Esta semana, sin embargo, la compañía anunció por sorpresa la cancelación de la que otrora fuera su gran apuesta en el ámbito de la ciencia ficción: «The OA», que ya se suma a una lista de fracasos en la que están también «Gypsy» o «Sense8», esta última suprimida por su elevado coste a pesar de las quejas de los fans. Ya lo avisó en junio Ted Sarandos, director de contenidos de Netflix, cuando afirmó que la empresa tendría que ser más cuidadosa en el gasto y obtener un mejor rendimiento con sus producciones.

La inversión en talento, a juzgar por los fichajes de Netflix, es sin duda una de las piezas clave en la encarnizada lucha por los suscriptores que la marca encabeza desde hace tiempo: Shonda Rhimes («Scandal», «Anatomía de Grey», «Cómo defender a un asesino») y Ryan Murphy («American Horror Story», «Feud») demuestran, de hecho, el interés de Netflix en el buen contenido, algo que refrenda también el fichaje de Zack Snyder para desarrollar una ambiciosa serie de anime en la plataforma así como el regreso de David Letterman con «No necesitan presentación».

Competencia

La competencia no ha quedado rezagada. Consciente de la carrera de Netflix por acumular suscriptores, HBO y Amazon comienzan a ser dignos competidores de la compañía en lo que se refiere al mercado español. «Chernobyl», «Years & Years», «Big Little Lies», «El cuento de la criada» y «Euphoria» han llevado a muchos indecisos al lado de HBO, a la que más de uno veía perdida sin «Juego de Tronos». Su próxima gran apuesta es «Watchmen», la serie basada en el cómic de Alan Moore y Dave Gibbons producida por Damon Lindelof («The Leftovers», «Perdidos»).
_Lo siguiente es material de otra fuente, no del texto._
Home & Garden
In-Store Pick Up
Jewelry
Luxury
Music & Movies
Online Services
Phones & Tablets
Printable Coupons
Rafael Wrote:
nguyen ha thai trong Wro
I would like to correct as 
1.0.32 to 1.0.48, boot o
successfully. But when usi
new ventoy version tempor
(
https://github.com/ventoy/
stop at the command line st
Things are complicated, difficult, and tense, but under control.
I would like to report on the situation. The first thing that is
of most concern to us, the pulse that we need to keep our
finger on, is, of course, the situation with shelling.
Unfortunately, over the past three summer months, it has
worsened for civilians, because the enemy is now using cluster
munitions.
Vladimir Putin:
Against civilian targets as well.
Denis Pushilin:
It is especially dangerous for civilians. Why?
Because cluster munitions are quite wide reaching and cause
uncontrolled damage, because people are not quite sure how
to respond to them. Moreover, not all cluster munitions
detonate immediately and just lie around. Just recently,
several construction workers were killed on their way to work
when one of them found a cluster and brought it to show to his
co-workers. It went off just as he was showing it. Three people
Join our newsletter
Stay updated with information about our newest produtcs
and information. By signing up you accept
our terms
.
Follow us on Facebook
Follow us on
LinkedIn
Amazon también está esperando su turno. Precisamente en julio la compañía de Jeff Bezos presentó en Madrid las que serían sus grandes apuestas para España y entre las que destacan «El Cid» y «La templanza». Tal y como aseguró a ABC Georgia Brown, directora de contenidos de Prime Video para Europa, Amazon no quiere cantidad, sino calidad. La serie de «El señor de los anillos», para la que la compañía está poniendo toda la carne en el asador, podría suponer otra de las grandes estocadas a Netflix el año que viene. Todo esto, sin mencionar Disney+, que el 12 de noviembre desembarca en EE.UU. aunando lo mejor de la centenaria factoría con Fox, Píxar, LucasFilm y Marvel, entre otros, y que se da por hecho entrará con fuerza en el ambicioso mercado audiovisual.
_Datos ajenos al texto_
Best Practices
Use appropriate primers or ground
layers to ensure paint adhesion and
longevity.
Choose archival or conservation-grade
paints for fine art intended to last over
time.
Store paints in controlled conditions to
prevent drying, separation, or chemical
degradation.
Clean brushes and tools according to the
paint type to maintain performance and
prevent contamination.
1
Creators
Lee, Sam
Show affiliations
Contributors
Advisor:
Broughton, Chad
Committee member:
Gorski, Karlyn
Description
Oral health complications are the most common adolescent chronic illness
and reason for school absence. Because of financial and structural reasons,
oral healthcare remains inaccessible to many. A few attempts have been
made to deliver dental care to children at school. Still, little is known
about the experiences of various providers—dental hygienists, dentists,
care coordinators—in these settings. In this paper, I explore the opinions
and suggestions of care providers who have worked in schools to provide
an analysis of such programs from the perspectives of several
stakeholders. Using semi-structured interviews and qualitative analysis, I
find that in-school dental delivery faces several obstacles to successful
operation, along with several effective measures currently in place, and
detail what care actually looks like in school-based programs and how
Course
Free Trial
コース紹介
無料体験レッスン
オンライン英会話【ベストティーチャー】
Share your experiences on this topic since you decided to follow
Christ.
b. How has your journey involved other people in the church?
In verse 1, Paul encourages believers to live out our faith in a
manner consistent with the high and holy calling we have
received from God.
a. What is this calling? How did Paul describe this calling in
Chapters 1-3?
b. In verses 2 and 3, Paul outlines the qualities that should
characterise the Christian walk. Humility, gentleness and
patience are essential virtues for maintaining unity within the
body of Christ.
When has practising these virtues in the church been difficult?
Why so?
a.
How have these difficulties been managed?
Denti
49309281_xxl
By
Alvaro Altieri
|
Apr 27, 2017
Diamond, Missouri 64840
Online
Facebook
Netflix incrementa sustancialmente sus gastos mientras pierde ingresos. La ralentización en la cifra de nuevos abonados y la inversión desorbitada en generación de contenido y fichajes estelares han llevado a la compañía a abrir nuevas ventanas de negocio e incrementar sus precios. En India, por ejemplo, la multinacional ya prueba una nueva cuota para visionar contenido exclusivamente en el móvil por 2,59 euros. También el emplazamiento publicitario está generando beneficios. En «La Casa de Papel», sin ir más lejos, marcas como Cola-Cao o Estrella Galicia habrían ayudado a la compañía a financiar el que, a todas luces, ya es el robo más famoso de la televisión.

Poca transparencia

La comunicación no es, precisamente, uno de los puntos fuertes de Netflix. La compañía proporciona información con cuentagotas y resulta prácticamente imposible acceder a datos de visualizaciones para determinar el éxito o fracaso de sus producciones. La semana pasada, por ejemplo, la plataforma proporcionó el excelente resultado cosechado por «La casa de papel»: 34 millones de personas visionaron la serie en sus primeras dos semanas convirtiendo a la ficción de Álex Pina en la serie no inglesa de más audiencia. Pocos datos, sin embargo, de otras producciones como «Alta Mar», producida por Bambú y cuyos resultados siguen sin publicarse a pesar de haber sido solicitados por este diario.